たかだか九州と思っていたらしいが、彼等は各地方で小競り合いをしている。
そんな中で確固たる地位を築けるエリアがあるなら確保したい。
「でも、不思議じゃない?闇はそれでよくてもそれじゃ企業としては成り立たないでしょ?」
恵美さんが聞いていた。
そして片桐君はその答えを持っていた。
「IRIS」
片桐君が発した言葉。
「片桐君や、それは確か空達が完全に消滅させたんじゃないのかい?」
「僕もそう思ってた。だけど見落としがいくつかあった」
見落とし?
「まず完全に消滅させたと思っていたのが一つ」
過去の事件で高橋蒼良から買い取った情報が残ってた。
その買い取った相手がアルテミス。
月……か。
「でもあの情報はパパさんが全部提出したから意味がないって冬夜さんがおっしゃってたじゃないですか?」
愛莉さんの言う通りだ。
もはや使い古された何の意味もないファイル。
だから高橋グループが事件を起こした。
「それが二つ目の見落とし」
どうしてあんな事件を起こしてまでIRISに拘ったのか。
「こだわる理由なんてあるんですか?」
石原君が聞いている。
「IRISの情報自体は使い道がない。だけど一つ忘れてた」
「それは?」
IRIS……太陽の騎士団に連なる企業リスト。
片桐君の推測はこうだ。
多分あのリストに載っていた企業は生き残るのに必死だろう。
高橋グループはもう使えない。
それを使えると思わせる為にあんな猿芝居をした。
しかしそれを空が潰した。
するといよいよ生き残れなくなる。
企業だけじゃない、政治家や、著名人も慌てるだろう。
そこにアルテミスが助力してやるだけでいい。
あとは障害である4大企業と渡辺班を潰すだけ。
そうすればSHだけなら容易く抑え込める。
表と裏を両方制圧するきっかけになる。
それが片桐君の行きついた結論。
「ゴキブリみたいにしぶとい連中ね」
恵美さんが言うと「だからFGと手を組んだんだろ?」と片桐君が返す。
「指揮官様は衰えをしらないようだね」
公生がそう言って笑った。
「これからどうするつもりだい?」
僕が尋ねると片桐君は答えた。
「まずは相手の出方かな」
「大丈夫なの?誘拐までしてくる連中よ?」
誘拐される原因を作ってる晶ちゃんが言う。
「それは原川組とかいう連中の仕業だろ?」
そんな小者子供達が片付けるだろ。
何となく分かった。
「片桐君の狙いはあくまでアルテミス?」
僕が言うと頷いた。
「現時点で原川組が出て来た。ご丁寧に名乗り出た。それで今は十分」
原川組を潰していれば絶対に何らかのアクションをアルテミスが起こすはず。
「そのしっぽを捕まえたらいいわけだな?」
渡辺君が聞いていた。
「そうだね。
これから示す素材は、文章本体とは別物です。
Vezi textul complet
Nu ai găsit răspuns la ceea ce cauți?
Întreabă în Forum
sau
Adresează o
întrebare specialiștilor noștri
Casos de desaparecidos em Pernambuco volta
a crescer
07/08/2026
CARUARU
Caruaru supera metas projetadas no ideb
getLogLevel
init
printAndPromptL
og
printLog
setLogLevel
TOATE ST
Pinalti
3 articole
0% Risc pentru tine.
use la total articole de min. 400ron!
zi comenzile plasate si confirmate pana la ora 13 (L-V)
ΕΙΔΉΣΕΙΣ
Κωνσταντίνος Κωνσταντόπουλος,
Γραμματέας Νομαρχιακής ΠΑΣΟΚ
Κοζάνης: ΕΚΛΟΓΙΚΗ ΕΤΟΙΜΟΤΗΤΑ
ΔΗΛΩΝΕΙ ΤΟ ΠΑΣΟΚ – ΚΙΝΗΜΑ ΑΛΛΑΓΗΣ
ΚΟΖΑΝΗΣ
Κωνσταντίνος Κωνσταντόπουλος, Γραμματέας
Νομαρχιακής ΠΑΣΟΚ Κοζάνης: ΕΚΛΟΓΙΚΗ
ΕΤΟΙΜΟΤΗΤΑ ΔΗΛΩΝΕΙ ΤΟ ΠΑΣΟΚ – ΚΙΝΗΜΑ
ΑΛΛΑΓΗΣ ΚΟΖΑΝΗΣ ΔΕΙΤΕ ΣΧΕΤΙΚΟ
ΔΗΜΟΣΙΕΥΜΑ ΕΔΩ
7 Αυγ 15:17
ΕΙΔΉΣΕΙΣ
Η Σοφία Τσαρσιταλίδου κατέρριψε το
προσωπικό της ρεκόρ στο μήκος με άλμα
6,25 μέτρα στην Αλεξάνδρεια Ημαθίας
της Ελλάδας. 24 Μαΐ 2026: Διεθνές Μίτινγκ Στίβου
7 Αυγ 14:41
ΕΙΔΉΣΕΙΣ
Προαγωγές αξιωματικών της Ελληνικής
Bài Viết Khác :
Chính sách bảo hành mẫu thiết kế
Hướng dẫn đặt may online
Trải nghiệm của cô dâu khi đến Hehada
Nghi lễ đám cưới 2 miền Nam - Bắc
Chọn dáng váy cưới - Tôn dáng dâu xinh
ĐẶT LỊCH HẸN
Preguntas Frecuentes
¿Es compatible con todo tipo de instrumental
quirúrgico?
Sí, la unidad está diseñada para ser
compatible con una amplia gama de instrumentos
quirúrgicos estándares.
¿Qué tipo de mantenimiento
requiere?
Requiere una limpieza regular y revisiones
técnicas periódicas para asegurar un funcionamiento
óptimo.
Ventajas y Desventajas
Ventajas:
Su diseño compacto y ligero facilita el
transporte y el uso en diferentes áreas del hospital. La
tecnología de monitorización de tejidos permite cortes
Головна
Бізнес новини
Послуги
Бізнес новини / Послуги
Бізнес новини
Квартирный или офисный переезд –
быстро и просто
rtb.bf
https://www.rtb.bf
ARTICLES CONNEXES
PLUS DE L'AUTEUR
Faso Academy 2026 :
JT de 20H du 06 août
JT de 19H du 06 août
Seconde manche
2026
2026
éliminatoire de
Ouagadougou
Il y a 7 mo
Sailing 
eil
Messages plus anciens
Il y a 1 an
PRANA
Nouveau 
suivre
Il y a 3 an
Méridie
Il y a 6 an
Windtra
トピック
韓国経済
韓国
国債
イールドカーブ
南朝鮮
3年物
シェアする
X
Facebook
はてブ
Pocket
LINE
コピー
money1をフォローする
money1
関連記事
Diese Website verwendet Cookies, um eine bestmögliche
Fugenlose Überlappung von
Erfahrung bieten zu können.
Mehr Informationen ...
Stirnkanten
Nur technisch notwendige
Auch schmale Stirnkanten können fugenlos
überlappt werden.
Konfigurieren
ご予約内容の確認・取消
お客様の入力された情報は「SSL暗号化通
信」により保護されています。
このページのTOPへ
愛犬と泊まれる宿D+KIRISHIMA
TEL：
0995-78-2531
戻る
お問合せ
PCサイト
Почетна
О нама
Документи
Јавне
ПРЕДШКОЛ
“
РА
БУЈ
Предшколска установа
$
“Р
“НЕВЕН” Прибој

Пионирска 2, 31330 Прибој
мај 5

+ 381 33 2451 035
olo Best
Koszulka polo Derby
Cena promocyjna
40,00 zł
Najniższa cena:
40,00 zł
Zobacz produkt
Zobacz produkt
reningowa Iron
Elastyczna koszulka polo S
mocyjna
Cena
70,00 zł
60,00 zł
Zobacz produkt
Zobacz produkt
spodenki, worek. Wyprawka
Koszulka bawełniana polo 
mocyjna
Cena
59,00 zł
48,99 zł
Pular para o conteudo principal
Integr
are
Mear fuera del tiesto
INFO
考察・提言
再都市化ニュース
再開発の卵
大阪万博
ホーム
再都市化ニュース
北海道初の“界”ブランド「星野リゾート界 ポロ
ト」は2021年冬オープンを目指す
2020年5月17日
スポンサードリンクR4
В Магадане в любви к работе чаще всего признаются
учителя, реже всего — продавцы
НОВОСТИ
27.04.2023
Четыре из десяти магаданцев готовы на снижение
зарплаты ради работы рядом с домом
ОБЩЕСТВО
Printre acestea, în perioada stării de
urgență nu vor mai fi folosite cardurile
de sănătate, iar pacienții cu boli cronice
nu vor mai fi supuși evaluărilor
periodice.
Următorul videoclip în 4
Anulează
時期を間違えたらいけない。さっきも言ったけどこっちの切り札は誠が持ってる」
それをうまいタイミングでマスコミにたれ流せば勝手に自滅する。
出てこないなら敵対相手に売り飛ばしてやればいい。
いい様に利用して潰してくれるだろ。
だけど孫を育てないといけない子供達にそこまで任せられない。
晶さんじゃないけど子供を取引相手に使おうと企む連中もあるだろう。
「原川組は放っておいていいの?」
亜依さんが聞いていた。
「それは大丈夫だよ」
馬鹿なのかどうか知らないけどわざわざSHに喧嘩売ったらしい。
SHに手出しをしてその報復を受けて焦ってここにのこのこ来たんだろう。
つまりはその程度の連中って事だよ。
「あまりそこまで関与すると、天音が怒り出すからね」
私の獲物を横取りするな。
天音なら言い出しかねないな。
「全くあの子は自分の立場を弁えているのでしょうか」
愛莉さんがため息を吐く。
そうやら善明が危惧していたことが怒ろうとしているらしい。
「日本を地獄に変えてやる」
天音がいつか言いだしそうな気がして不安だった。